05/11/2014

A carreira 21 - "Do you want a Chocolate?"



Fazia já algum tempo que se sentava ali naquele banco da paragem de autocarro. Quase diariamente, mas sem hora marcada, dirigia-se aquele sítio, e aí, por tempo indeterminado, mas sempre antes do anoitecer, passava algum tempo. Não era muito concorrida, pelo menos à hora a que ali estava, fosse ela qual fosse, talvez pela manhã o tivesse sido, pois que havia sempre muitas pessoas à saída, mas à partida eram sempre contadas a dedo.

Chegava, sentava-se e esperava que alguém fizesse o mesmo. Entretanto observava os passantes, escutava os ruídos, sentia a vida que por ali circulava, e esperava. Acabava sempre por vir alguém. Alguém que ficava e que contava algo. Havia sempre uma história, um segredo, uma confissão,um mexerico, um desabafo. Havia sempre algo que dizer, mais não fosse sobre o tempo, e não sobre o tempo que decorria, mas sobre o frio que finalmente chegara e que ele tanto gostava.

Há dias pensara em levar uma caixa de chocolates e oferecer aos que consigo partilhavam uma, ainda que curta, conversa. Sorriu e lembrou-se daquela cena do filme do Forrest: life is like a box of chocolates, you never know what you're gonna get... sim, tal e qual como as histórias que ali ouvia, nunca sabia o que dali sairia. Mas achou por bem não o fazer. Nos dias que corriam, as histórias que se ouvia, não ele, mas as que o mundo ouvia, havia sempre que ter cuidado, pois os gestos já não eram tidos como antes, e o que outrora era um agrado, hoje poderia ser uma perversão. E assim, decidiu agraciar as pessoas com um simples "obrigado", um sorriso e o desejo de um bom dia.

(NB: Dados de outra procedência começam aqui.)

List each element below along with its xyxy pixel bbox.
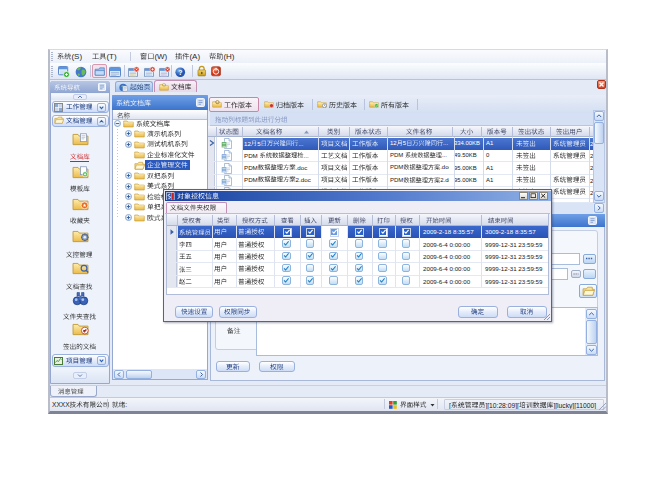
svg-text:?: ?: [178, 68, 182, 75]
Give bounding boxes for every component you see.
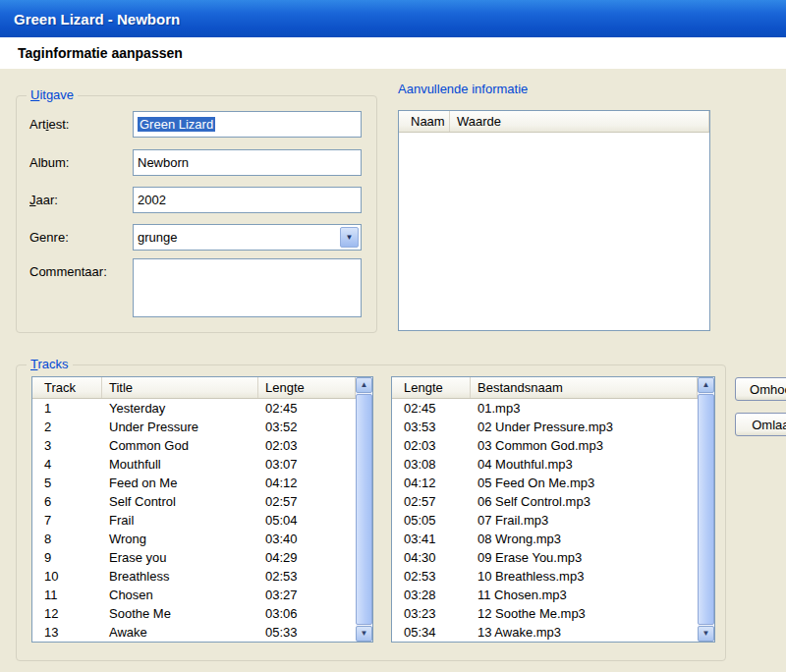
additional-info-list[interactable]: Naam Waarde <box>398 110 710 331</box>
artist-label: Artiest: <box>29 111 130 138</box>
artist-input[interactable]: Green Lizard <box>133 111 362 138</box>
table-cell: 03:41 <box>392 530 471 548</box>
table-cell: Chosen <box>102 586 258 604</box>
table-cell: Self Control <box>102 492 258 511</box>
table-row[interactable]: 4Mouthfull03:07 <box>32 455 356 474</box>
table-row[interactable]: 3Common God02:03 <box>32 436 356 455</box>
table-row[interactable]: 11Chosen03:27 <box>32 586 356 604</box>
track-title-list[interactable]: Track Title Lengte 1Yesterday02:452Under… <box>31 376 373 643</box>
table-row[interactable]: 02:5706 Self Control.mp3 <box>392 492 698 511</box>
album-label: Album: <box>29 149 130 176</box>
scroll-up-button[interactable]: ▲ <box>698 377 714 393</box>
table-row[interactable]: 04:3009 Erase You.mp3 <box>392 548 698 567</box>
selected-text: Green Lizard <box>138 117 215 132</box>
table-row[interactable]: 02:5310 Breathless.mp3 <box>392 567 698 586</box>
table-cell: 03:27 <box>258 586 356 604</box>
dialog-body: Uitgave Artiest: Green Lizard Album: Jaa… <box>0 69 786 672</box>
table-row[interactable]: 03:4108 Wrong.mp3 <box>392 530 698 548</box>
column-header-lengte[interactable]: Lengte <box>392 377 471 398</box>
dropdown-arrow-button[interactable]: ▼ <box>340 227 359 248</box>
table-row[interactable]: 5Feed on Me04:12 <box>32 474 356 492</box>
arrow-up-icon: ▲ <box>702 381 710 389</box>
filename-scrollbar[interactable]: ▲ ▼ <box>698 377 714 642</box>
table-cell: Mouthfull <box>102 455 258 474</box>
genre-selected-value: grunge <box>138 230 177 245</box>
table-cell: 05:05 <box>392 511 471 530</box>
table-cell: 03:08 <box>392 455 471 474</box>
chevron-down-icon: ▼ <box>346 234 354 242</box>
table-row[interactable]: 03:5302 Under Pressure.mp3 <box>392 418 698 436</box>
table-cell: Erase you <box>102 548 258 567</box>
table-cell: 03:23 <box>392 604 471 623</box>
album-input[interactable] <box>133 149 362 176</box>
column-header-waarde[interactable]: Waarde <box>450 111 709 132</box>
table-row[interactable]: 13Awake05:33 <box>32 623 356 642</box>
table-cell: 7 <box>32 511 102 530</box>
table-row[interactable]: 02:0303 Common God.mp3 <box>392 436 698 455</box>
column-header-lengte[interactable]: Lengte <box>258 377 356 398</box>
table-cell: 9 <box>32 548 102 567</box>
table-row[interactable]: 8Wrong03:40 <box>32 530 356 548</box>
move-up-button[interactable]: Omhoog <box>735 377 786 401</box>
title-bar[interactable]: Green Lizard - Newborn <box>0 0 786 37</box>
scrollbar-thumb[interactable] <box>698 394 714 625</box>
column-header-naam[interactable]: Naam <box>399 111 450 132</box>
additional-info-rows <box>399 133 709 330</box>
table-row[interactable]: 03:2312 Soothe Me.mp3 <box>392 604 698 623</box>
table-cell: 03:07 <box>258 455 356 474</box>
scroll-down-button[interactable]: ▼ <box>356 626 372 642</box>
year-label: Jaar: <box>29 187 130 213</box>
comment-textarea[interactable] <box>133 258 362 317</box>
table-cell: 12 Soothe Me.mp3 <box>471 604 698 623</box>
button-label: Omlaag <box>752 418 786 432</box>
table-cell: Under Pressure <box>102 418 258 436</box>
filename-list[interactable]: Lengte Bestandsnaam 02:4501.mp303:5302 U… <box>391 376 715 643</box>
label-text: est: <box>49 117 70 132</box>
table-cell: 05:34 <box>392 623 471 642</box>
column-header-track[interactable]: Track <box>32 377 102 398</box>
table-cell: Frail <box>102 511 258 530</box>
table-row[interactable]: 02:4501.mp3 <box>392 399 698 418</box>
table-cell: 03:40 <box>258 530 356 548</box>
table-cell: 04 Mouthful.mp3 <box>471 455 698 474</box>
filename-list-header: Lengte Bestandsnaam <box>392 377 698 399</box>
table-cell: 05:33 <box>258 623 356 642</box>
table-cell: Breathless <box>102 567 258 586</box>
table-cell: Wrong <box>102 530 258 548</box>
label-text: Art <box>29 117 46 132</box>
genre-dropdown[interactable]: grunge ▼ <box>133 224 362 251</box>
table-cell: 04:30 <box>392 548 471 567</box>
column-header-bestandsnaam[interactable]: Bestandsnaam <box>471 377 698 398</box>
arrow-down-icon: ▼ <box>361 630 368 638</box>
table-row[interactable]: 6Self Control02:57 <box>32 492 356 511</box>
table-row[interactable]: 05:3413 Awake.mp3 <box>392 623 698 642</box>
label-text: Album: <box>29 155 69 170</box>
table-cell: 06 Self Control.mp3 <box>471 492 698 511</box>
table-row[interactable]: 7Frail05:04 <box>32 511 356 530</box>
table-row[interactable]: 03:0804 Mouthful.mp3 <box>392 455 698 474</box>
scrollbar-thumb[interactable] <box>356 394 372 625</box>
additional-info-label: Aanvullende informatie <box>398 82 528 96</box>
table-cell: Feed on Me <box>102 474 258 492</box>
track-title-scrollbar[interactable]: ▲ ▼ <box>356 377 372 642</box>
table-cell: 05 Feed On Me.mp3 <box>471 474 698 492</box>
table-row[interactable]: 10Breathless02:53 <box>32 567 356 586</box>
scroll-down-button[interactable]: ▼ <box>698 626 714 642</box>
table-cell: 11 <box>32 586 102 604</box>
table-row[interactable]: 03:2811 Chosen.mp3 <box>392 586 698 604</box>
scroll-up-button[interactable]: ▲ <box>356 377 372 393</box>
move-down-button[interactable]: Omlaag <box>735 413 786 436</box>
table-cell: 07 Frail.mp3 <box>471 511 698 530</box>
table-cell: 1 <box>32 399 102 418</box>
table-cell: 03:06 <box>258 604 356 623</box>
table-row[interactable]: 9Erase you04:29 <box>32 548 356 567</box>
table-row[interactable]: 1Yesterday02:45 <box>32 399 356 418</box>
table-cell: 05:04 <box>258 511 356 530</box>
column-header-title[interactable]: Title <box>102 377 258 398</box>
table-row[interactable]: 12Soothe Me03:06 <box>32 604 356 623</box>
table-cell: Yesterday <box>102 399 258 418</box>
table-row[interactable]: 04:1205 Feed On Me.mp3 <box>392 474 698 492</box>
table-row[interactable]: 2Under Pressure03:52 <box>32 418 356 436</box>
year-input[interactable] <box>133 187 362 213</box>
table-row[interactable]: 05:0507 Frail.mp3 <box>392 511 698 530</box>
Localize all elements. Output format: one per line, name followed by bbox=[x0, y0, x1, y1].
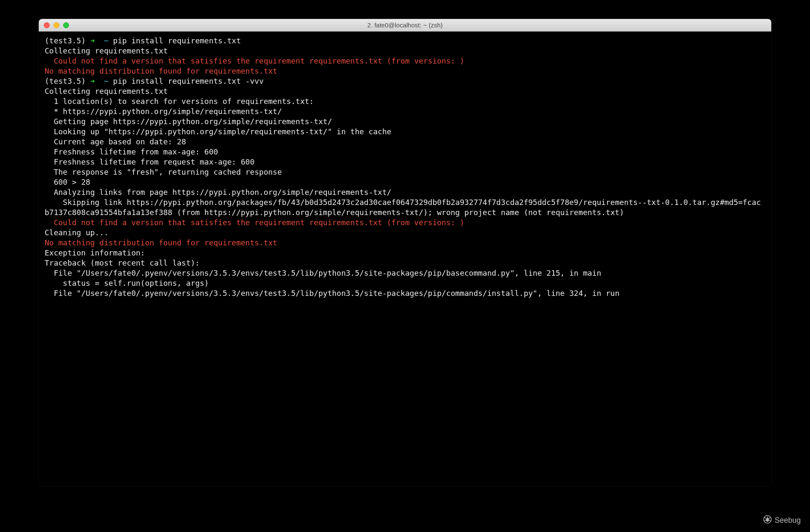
terminal-body[interactable]: (test3.5) ➜ ~ pip install requirements.t… bbox=[39, 32, 771, 486]
output-line: File "/Users/fate0/.pyenv/versions/3.5.3… bbox=[45, 268, 765, 278]
terminal-window: 2. fate0@localhost: ~ (zsh) (test3.5) ➜ … bbox=[39, 19, 771, 486]
output-line: Cleaning up... bbox=[45, 228, 765, 238]
output-line: Looking up "https://pypi.python.org/simp… bbox=[45, 127, 765, 137]
output-line: Collecting requirements.txt bbox=[45, 86, 765, 96]
zoom-button[interactable] bbox=[63, 22, 69, 28]
svg-line-6 bbox=[769, 520, 771, 521]
output-line: Current age based on date: 28 bbox=[45, 137, 765, 147]
seebug-icon bbox=[763, 515, 772, 526]
env-name: (test3.5) bbox=[45, 77, 86, 85]
prompt-line: (test3.5) ➜ ~ pip install requirements.t… bbox=[45, 36, 765, 46]
error-line: No matching distribution found for requi… bbox=[45, 66, 765, 76]
prompt-arrow: ➜ bbox=[90, 77, 95, 85]
prompt-line: (test3.5) ➜ ~ pip install requirements.t… bbox=[45, 76, 765, 86]
prompt-arrow: ➜ bbox=[90, 36, 95, 45]
watermark: Seebug bbox=[763, 515, 801, 526]
window-title: 2. fate0@localhost: ~ (zsh) bbox=[39, 21, 771, 29]
minimize-button[interactable] bbox=[53, 22, 59, 28]
output-line: Freshness lifetime from request max-age:… bbox=[45, 157, 765, 167]
command-text: pip install requirements.txt -vvv bbox=[113, 77, 264, 85]
output-line: * https://pypi.python.org/simple/require… bbox=[45, 106, 765, 117]
prompt-path: ~ bbox=[104, 36, 109, 45]
svg-line-3 bbox=[765, 517, 766, 519]
output-line: Freshness lifetime from max-age: 600 bbox=[45, 147, 765, 157]
svg-line-5 bbox=[765, 520, 766, 521]
output-line: 1 location(s) to search for versions of … bbox=[45, 96, 765, 106]
prompt-path: ~ bbox=[104, 77, 109, 85]
titlebar: 2. fate0@localhost: ~ (zsh) bbox=[39, 19, 771, 32]
output-line: Exception information: bbox=[45, 248, 765, 258]
command-text: pip install requirements.txt bbox=[113, 36, 241, 45]
output-line: The response is "fresh", returning cache… bbox=[45, 167, 765, 177]
output-line: Collecting requirements.txt bbox=[45, 46, 765, 56]
svg-line-4 bbox=[769, 517, 771, 519]
traffic-lights bbox=[44, 22, 69, 28]
output-line: Traceback (most recent call last): bbox=[45, 258, 765, 268]
close-button[interactable] bbox=[44, 22, 50, 28]
output-line: 600 > 28 bbox=[45, 177, 765, 187]
error-line: Could not find a version that satisfies … bbox=[45, 56, 765, 66]
env-name: (test3.5) bbox=[45, 36, 86, 45]
svg-point-1 bbox=[766, 518, 769, 521]
error-line: No matching distribution found for requi… bbox=[45, 238, 765, 248]
error-line: Could not find a version that satisfies … bbox=[45, 218, 765, 228]
output-line: Skipping link https://pypi.python.org/pa… bbox=[45, 197, 765, 218]
output-line: Analyzing links from page https://pypi.p… bbox=[45, 187, 765, 197]
output-line: Getting page https://pypi.python.org/sim… bbox=[45, 117, 765, 127]
output-line: status = self.run(options, args) bbox=[45, 278, 765, 288]
output-line: File "/Users/fate0/.pyenv/versions/3.5.3… bbox=[45, 288, 765, 298]
watermark-text: Seebug bbox=[775, 516, 801, 525]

Olhou o relógio e inclinou a cabeça ao céu, manchado de espaçadas nuvens grandes, o sol daqui a nada partia, pois agora que os dias eram mais curtos e as noites mais longas, mais se estreitava o tempo que ali tinha. Alguém chegaria! Chegava sempre alguém...





4 comentários:

  1. Nem sempre chega alguém,nem mesmo para comer chocolate!!!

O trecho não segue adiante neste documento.